■ ABOUT THIS EXERCISE ■
From the records below, copy each line in which the string "groupe" occurs.

■ DATA SECTION ■
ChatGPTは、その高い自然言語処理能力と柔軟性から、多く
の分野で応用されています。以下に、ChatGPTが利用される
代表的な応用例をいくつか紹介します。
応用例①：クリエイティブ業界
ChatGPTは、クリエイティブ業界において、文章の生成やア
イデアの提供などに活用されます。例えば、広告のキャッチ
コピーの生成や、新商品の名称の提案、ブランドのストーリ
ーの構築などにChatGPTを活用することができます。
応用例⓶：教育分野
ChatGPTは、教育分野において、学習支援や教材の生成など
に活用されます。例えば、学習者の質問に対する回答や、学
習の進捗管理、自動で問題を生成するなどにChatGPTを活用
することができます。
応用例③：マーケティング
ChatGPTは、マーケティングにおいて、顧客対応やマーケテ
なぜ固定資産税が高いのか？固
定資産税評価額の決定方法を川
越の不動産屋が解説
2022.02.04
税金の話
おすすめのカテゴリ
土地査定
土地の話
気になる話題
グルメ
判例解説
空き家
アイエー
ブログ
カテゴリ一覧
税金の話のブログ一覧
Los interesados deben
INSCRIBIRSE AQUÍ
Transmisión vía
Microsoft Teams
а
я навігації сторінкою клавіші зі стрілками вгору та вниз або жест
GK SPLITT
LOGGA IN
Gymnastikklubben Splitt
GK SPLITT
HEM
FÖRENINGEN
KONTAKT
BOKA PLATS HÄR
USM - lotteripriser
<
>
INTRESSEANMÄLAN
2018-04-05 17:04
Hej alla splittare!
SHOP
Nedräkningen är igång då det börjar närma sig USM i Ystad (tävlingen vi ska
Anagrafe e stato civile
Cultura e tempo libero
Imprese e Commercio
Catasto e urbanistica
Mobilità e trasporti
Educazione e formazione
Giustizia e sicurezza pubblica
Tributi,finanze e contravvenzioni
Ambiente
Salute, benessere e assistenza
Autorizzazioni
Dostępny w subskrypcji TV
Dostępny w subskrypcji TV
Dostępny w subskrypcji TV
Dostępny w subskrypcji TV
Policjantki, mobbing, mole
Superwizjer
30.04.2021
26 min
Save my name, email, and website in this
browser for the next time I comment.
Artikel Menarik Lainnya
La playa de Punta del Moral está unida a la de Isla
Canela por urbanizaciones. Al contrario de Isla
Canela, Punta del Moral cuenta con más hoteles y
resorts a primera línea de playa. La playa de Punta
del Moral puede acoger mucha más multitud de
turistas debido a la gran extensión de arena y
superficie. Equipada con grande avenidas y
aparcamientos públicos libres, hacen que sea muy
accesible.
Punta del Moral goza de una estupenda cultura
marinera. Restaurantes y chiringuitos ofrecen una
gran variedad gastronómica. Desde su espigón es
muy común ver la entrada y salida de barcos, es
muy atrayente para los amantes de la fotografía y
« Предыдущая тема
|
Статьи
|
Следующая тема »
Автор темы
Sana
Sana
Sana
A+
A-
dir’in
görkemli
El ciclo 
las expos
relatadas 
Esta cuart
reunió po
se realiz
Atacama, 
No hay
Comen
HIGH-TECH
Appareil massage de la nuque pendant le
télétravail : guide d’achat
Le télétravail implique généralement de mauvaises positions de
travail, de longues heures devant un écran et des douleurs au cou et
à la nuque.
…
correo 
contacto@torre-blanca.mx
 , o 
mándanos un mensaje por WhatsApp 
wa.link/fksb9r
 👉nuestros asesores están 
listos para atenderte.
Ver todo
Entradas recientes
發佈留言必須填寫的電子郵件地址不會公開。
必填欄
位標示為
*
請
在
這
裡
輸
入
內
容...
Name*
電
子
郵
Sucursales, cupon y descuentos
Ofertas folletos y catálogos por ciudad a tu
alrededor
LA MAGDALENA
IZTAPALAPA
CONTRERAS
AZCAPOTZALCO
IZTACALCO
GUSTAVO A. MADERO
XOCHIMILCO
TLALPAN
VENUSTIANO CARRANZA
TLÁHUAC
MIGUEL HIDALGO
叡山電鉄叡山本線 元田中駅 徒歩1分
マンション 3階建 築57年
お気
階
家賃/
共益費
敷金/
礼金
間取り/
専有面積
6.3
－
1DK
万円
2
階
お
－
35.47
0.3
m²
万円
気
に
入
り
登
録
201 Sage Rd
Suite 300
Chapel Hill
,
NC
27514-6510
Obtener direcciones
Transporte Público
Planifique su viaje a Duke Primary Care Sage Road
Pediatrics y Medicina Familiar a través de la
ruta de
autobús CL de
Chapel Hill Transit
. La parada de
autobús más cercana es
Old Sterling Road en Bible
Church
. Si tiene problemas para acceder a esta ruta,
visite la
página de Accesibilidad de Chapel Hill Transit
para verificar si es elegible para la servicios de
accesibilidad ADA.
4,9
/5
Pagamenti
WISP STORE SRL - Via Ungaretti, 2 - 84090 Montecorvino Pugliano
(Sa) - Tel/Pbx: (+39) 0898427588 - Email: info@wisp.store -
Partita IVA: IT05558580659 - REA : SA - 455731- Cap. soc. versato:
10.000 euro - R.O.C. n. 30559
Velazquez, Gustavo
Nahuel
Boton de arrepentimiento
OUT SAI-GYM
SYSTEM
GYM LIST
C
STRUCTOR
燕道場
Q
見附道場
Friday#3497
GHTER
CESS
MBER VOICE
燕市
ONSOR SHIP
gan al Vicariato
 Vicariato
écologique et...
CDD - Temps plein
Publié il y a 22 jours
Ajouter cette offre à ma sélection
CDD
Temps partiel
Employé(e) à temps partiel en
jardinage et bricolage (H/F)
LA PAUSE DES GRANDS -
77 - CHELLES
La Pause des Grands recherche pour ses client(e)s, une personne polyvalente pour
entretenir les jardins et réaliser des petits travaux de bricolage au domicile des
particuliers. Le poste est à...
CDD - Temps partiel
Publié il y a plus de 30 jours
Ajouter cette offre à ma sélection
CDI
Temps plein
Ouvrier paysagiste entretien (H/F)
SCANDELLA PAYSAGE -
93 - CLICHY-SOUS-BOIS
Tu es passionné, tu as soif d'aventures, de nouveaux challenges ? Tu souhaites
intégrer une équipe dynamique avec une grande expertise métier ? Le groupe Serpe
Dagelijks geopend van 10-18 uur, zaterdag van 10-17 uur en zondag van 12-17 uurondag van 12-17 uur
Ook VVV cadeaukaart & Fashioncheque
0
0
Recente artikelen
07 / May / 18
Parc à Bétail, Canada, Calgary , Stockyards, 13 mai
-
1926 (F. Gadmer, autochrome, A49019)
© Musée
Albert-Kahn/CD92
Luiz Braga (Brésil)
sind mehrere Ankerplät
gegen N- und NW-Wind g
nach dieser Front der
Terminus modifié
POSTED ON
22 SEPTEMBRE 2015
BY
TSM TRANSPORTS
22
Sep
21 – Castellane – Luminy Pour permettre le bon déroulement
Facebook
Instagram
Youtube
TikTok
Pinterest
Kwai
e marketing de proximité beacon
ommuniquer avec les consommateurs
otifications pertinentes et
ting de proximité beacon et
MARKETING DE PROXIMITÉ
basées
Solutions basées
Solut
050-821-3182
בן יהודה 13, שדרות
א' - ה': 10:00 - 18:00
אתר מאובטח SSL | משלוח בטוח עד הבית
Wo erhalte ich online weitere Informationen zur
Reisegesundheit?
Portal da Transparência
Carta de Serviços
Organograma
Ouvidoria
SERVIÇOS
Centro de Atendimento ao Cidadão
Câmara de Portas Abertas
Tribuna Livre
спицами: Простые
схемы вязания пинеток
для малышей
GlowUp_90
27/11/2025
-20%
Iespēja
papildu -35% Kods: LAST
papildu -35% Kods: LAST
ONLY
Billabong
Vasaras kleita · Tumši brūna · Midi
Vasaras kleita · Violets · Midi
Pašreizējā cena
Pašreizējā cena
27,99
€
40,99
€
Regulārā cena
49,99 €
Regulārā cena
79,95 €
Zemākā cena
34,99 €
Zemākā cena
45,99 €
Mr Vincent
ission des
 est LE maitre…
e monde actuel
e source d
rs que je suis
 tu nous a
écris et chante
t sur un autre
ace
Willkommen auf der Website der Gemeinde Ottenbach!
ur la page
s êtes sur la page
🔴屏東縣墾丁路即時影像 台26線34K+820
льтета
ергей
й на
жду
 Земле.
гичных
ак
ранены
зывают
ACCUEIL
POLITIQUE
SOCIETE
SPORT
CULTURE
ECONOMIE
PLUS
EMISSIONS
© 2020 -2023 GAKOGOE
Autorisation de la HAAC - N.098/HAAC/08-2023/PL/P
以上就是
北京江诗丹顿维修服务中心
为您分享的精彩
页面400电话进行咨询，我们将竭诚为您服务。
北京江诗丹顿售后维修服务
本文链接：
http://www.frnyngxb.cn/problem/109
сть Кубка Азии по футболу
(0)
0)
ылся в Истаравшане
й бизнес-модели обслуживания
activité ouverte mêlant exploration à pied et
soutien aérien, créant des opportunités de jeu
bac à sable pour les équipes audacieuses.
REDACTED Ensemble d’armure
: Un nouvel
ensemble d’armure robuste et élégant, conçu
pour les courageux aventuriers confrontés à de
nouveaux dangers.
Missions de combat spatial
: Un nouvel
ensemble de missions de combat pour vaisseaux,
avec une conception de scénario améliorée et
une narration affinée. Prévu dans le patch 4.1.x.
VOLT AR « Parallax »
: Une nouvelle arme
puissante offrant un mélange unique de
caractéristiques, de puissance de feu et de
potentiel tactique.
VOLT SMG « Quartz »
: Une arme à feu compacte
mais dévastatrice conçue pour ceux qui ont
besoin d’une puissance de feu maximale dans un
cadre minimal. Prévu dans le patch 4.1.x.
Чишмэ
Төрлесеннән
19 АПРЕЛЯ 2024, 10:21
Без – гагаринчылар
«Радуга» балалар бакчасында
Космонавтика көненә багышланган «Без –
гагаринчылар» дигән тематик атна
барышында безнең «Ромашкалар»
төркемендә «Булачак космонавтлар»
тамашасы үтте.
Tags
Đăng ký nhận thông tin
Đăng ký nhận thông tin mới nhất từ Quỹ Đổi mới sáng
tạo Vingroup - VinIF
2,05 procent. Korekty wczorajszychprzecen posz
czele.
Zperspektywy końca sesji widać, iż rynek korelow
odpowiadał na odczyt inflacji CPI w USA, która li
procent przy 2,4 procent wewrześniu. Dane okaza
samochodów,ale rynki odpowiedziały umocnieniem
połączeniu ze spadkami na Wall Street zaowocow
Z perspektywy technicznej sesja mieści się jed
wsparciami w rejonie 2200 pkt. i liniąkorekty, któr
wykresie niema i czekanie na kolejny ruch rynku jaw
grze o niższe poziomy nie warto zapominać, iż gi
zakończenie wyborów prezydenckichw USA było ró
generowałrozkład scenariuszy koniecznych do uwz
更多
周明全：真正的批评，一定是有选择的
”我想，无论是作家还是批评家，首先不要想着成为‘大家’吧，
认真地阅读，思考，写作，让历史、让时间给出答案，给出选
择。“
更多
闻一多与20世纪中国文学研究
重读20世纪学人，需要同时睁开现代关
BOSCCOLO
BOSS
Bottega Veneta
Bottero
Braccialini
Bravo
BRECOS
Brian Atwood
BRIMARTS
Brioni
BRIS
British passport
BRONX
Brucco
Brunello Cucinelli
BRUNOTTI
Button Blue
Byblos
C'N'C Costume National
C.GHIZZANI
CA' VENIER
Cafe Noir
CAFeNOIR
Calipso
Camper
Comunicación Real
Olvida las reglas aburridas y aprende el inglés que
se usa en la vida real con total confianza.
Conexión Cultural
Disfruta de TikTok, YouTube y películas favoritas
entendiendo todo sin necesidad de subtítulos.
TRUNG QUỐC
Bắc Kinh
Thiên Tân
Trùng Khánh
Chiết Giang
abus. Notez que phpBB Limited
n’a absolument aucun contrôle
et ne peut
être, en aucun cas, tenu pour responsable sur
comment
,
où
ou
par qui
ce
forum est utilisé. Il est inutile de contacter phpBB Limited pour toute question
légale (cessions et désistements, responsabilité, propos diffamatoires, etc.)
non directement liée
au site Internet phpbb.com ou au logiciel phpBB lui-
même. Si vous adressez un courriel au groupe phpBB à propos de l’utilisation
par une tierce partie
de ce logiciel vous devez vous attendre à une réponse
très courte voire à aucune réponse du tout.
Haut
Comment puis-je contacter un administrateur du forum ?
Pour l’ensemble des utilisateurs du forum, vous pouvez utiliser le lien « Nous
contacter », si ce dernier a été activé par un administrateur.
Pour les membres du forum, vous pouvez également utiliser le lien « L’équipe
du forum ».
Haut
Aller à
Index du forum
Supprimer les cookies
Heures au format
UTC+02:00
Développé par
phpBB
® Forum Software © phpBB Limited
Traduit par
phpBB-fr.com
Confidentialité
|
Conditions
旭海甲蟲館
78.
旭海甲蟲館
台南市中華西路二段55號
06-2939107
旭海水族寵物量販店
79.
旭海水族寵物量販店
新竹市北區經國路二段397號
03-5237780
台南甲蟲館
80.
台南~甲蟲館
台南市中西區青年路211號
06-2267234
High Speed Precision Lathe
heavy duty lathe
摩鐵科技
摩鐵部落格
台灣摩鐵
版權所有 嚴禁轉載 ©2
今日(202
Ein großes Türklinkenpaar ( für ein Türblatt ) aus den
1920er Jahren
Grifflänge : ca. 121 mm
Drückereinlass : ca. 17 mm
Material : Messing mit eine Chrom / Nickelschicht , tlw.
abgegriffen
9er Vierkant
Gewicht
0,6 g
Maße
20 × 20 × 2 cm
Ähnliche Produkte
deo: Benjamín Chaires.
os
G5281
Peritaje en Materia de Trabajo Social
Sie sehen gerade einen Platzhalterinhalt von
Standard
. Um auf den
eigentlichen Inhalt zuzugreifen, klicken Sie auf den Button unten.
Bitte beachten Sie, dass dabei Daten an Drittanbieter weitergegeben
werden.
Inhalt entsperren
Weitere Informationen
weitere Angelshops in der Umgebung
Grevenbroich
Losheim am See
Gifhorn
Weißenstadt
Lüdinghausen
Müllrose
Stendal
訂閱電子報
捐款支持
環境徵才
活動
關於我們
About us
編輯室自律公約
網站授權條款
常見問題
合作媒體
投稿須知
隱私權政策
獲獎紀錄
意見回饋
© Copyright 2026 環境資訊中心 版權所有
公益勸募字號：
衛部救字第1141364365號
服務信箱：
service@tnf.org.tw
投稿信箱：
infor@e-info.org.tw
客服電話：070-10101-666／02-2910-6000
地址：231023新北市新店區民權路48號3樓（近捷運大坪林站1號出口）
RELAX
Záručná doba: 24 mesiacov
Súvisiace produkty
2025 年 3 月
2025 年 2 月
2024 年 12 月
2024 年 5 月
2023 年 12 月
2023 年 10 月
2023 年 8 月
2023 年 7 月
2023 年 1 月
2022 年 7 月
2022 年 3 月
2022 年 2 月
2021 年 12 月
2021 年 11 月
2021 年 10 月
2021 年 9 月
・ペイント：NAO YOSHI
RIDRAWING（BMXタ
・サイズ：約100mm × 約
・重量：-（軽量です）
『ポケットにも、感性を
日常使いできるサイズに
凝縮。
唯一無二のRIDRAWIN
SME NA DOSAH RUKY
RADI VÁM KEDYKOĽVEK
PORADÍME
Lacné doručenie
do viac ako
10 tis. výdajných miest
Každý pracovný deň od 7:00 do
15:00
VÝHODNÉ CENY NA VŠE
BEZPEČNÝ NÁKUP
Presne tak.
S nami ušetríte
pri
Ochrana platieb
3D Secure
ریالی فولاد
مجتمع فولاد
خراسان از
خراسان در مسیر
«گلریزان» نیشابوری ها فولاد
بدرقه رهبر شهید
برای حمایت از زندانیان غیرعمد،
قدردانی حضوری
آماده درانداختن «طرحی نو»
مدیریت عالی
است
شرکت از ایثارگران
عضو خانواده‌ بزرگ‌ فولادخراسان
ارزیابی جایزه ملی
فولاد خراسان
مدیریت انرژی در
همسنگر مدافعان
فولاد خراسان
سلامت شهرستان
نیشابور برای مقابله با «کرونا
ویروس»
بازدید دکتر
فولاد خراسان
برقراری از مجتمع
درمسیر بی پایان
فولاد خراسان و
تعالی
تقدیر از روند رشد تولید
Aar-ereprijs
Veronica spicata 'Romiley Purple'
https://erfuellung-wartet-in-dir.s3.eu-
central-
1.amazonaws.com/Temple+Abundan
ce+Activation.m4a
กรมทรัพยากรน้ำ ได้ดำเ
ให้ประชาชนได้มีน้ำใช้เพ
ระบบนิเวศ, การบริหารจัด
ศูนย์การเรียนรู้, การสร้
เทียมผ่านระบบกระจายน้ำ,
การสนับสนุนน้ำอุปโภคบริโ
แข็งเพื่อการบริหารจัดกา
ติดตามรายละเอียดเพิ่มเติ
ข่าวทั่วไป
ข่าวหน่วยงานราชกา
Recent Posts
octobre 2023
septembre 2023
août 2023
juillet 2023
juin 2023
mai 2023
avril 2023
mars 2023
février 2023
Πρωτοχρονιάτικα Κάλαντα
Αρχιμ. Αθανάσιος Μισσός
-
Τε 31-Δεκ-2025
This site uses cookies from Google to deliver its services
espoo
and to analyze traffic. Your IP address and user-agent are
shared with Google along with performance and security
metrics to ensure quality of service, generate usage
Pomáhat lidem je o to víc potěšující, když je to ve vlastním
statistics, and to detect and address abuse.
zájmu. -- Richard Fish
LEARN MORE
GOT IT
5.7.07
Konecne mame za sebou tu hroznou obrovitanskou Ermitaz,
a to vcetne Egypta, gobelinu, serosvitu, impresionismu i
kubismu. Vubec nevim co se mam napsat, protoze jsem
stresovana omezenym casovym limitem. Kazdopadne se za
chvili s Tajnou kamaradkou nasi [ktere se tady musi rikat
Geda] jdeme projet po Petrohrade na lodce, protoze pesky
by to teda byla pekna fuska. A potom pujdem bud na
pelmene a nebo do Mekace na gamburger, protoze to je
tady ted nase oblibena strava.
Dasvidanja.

■ TASK ANSWER ■
intégrer une équipe dynamique avec une grande expertise métier ? Le groupe Serpe
même. Si vous adressez un courriel au groupe phpBB à propos de l’utilisation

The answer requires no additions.